As you know, the raku MAIN CLI syntax maps to Allomorph literals like <1 John 5/7> ... so there is a combining of this Allomorph concept with a new solution to CLI. Now I can have raku Num literals like 0e10 in my CLI args - can you so easily feed a float to a CLI in other languages?

More widely, Allomorphs themselves are built from the core raku class system ... see the TypeGraph link above ... so they are an exemplar of how you can build your own mixed types with role composition, inheritance, mix-in and hybrid behaviours.

I agree that Allomorphs come at a cost. They have some quirky angles that may cause a wtf moment for the Python/Java crowd ... and therefore it takes a while for a raku newcomer to grok what is going on. But raku is not that, it's a (big) step up.

0rir commented 11 months ago

@jubilatious1:

@0rir specifically started this Issue (I think) to discuss coercion.

No and no allomorphs was my first proposal. %*SUB-MAIN-OPTS<coerce-allomorphs-to> was referenced only to show there as been prior art along this line.

2colours commented 11 months ago

I think majority decision is overrated when there is factual evidence about a certain problem that does arise in code - however, we aren't talking about majority decision here. There is one person claiming majority and insisting that no change can/should be done. It seems rather ironic when this isn't even a majority opinion in this thread at the moment.

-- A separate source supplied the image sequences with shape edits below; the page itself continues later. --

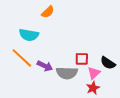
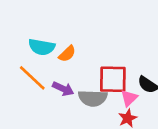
orange semicircle: (48, 12) -> (67, 54), moved
red square: (82, 59) -> (113, 79), size x1.6

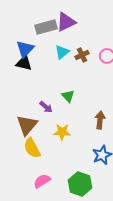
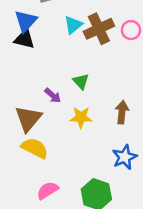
brown cross: (82, 55) -> (99, 29), size x1.6
yellow star: (62, 132) -> (81, 117), moved
yellow semicircle: (32, 148) -> (35, 148), turned 145

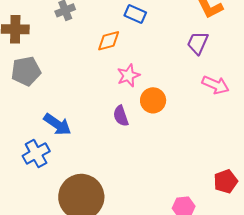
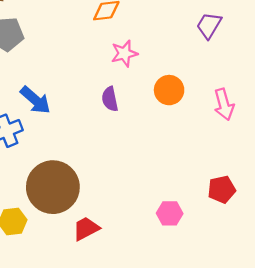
pink arrow: (216, 85) -> (224, 104), moved, turned 44
orange circle: (153, 100) -> (169, 90), moved

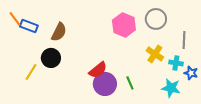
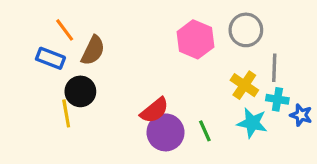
orange line: (15, 19) -> (65, 30), moved
blue rectangle: (29, 26) -> (50, 58), moved
gray line: (184, 40) -> (274, 68), moved
yellow line: (31, 72) -> (66, 113), moved, turned -42
cyan star: (171, 88) -> (252, 123), moved

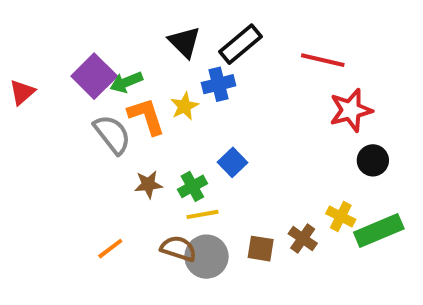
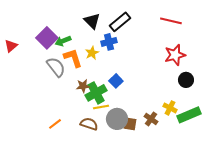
red line: (323, 60) -> (171, 21), moved
brown star: (148, 184) -> (83, 86), moved
green cross: (192, 186) -> (96, 93), size x1.5
gray circle: (206, 257) -> (117, 119), moved

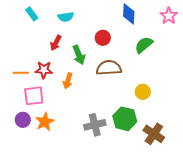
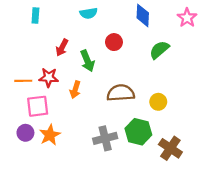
cyan rectangle: (32, 14) -> (35, 15), turned 40
cyan semicircle: (66, 17) -> (89, 13), moved
brown semicircle: (109, 68) -> (121, 93), moved

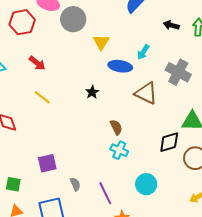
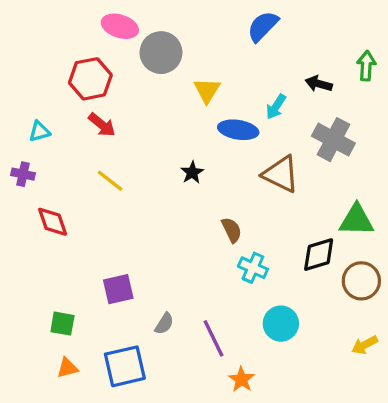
red hexagon: (22, 22) -> (90, 79), moved
black arrow: (171, 25) -> (319, 84), moved
cyan cross: (119, 150) -> (253, 268), moved
gray semicircle: (75, 184) -> (164, 324), turned 56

It has clearly been demonstrated that Allomorphs should be used sparingly - e.g because we would have to either accept that these SomethingStr types are in fact not Str, or basically have a useless Str type that can have whatever behavior through its interfaces.

Also, I think it has been pointed out in a couple of discussions that allomorphs mostly solve a nonexistent problem because Raku supports a lot of operations of given types via coercions. Keeping input as string and then using it in "numeric context" is just fine, in the vast majority of cases you wouldn't even need to write an explicit coercion.

All in all, it's not just that it gets newcomers confused (although that should be alarming in itself) but that by the time they notice there is anything non-trivial happening, they might have already written code that something that they never asked for sabotages. They might already have faulty cache lookups to values that did look like integers, or they might have bool checks with alternating semantics. There seems to be no just reason for it, or no precedent that could be used for a sanity check.
To just say "no problem, you just need to get used to it" doesn't feel useful or helpful in this case. It would be more appropriate to make it opt-in, or at least create an opt-out option that can be suggested to people who just want to feel safer, not paying for something they don't even want to use.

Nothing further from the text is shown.